[PROBLEM STATEMENT]
What must be returned is the number of lines in the records holding the word "Children", with no other text.

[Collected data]
BEGIN

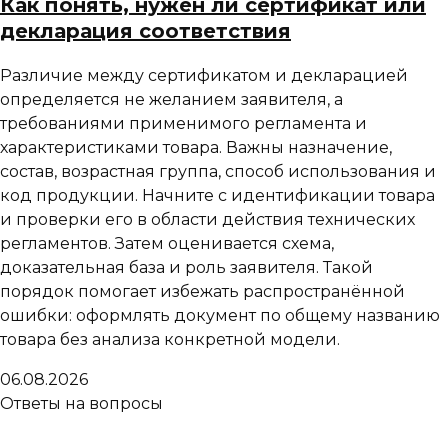
Как понять, нужен ли сертификат или
декларация соответствия
Различие между сертификатом и декларацией
определяется не желанием заявителя, а
требованиями применимого регламента и
характеристиками товара. Важны назначение,
состав, возрастная группа, способ использования и
код продукции. Начните с идентификации товара
и проверки его в области действия технических
регламентов. Затем оценивается схема,
доказательная база и роль заявителя. Такой
порядок помогает избежать распространённой
ошибки: оформлять документ по общему названию
товара без анализа конкретной модели.
06.08.2026
Ответы на вопросы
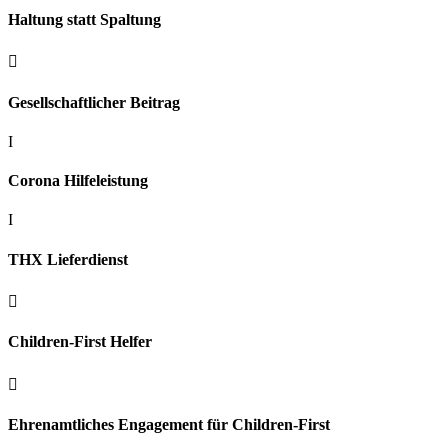
Haltung statt Spaltung

Gesellschaftlicher Beitrag
I
Corona Hilfeleistung
I
THX Lieferdienst

Children-First Helfer

Ehrenamtliches Engagement für Children-First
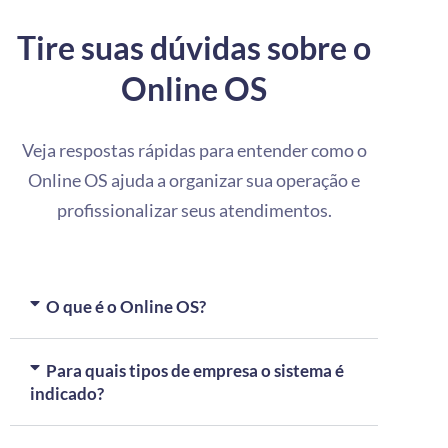
Tire suas dúvidas sobre o
Online OS
Veja respostas rápidas para entender como o
Online OS ajuda a organizar sua operação e
profissionalizar seus atendimentos.
O que é o Online OS?
Para quais tipos de empresa o sistema é
indicado?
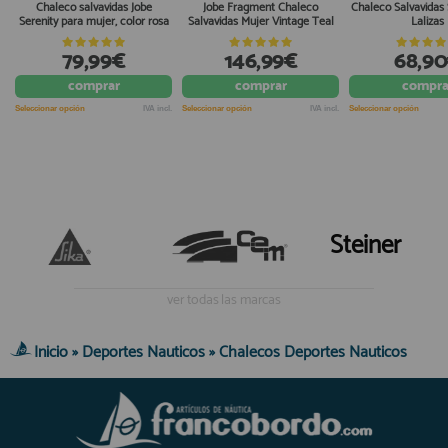
Chaleco salvavidas Jobe
Jobe Fragment Chaleco
Chaleco Salvavidas
Serenity para mujer, color rosa
Salvavidas Mujer Vintage Teal
Lalizas
79,99€
146,99€
68,9
comprar
comprar
compra
Seleccionar opción
IVA incl.
Seleccionar opción
IVA incl.
Seleccionar opción
Steiner
ver todas las marcas
Inicio
»
Deportes Nauticos
»
Chalecos Deportes Nauticos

END

[TASK RESPONSE]
2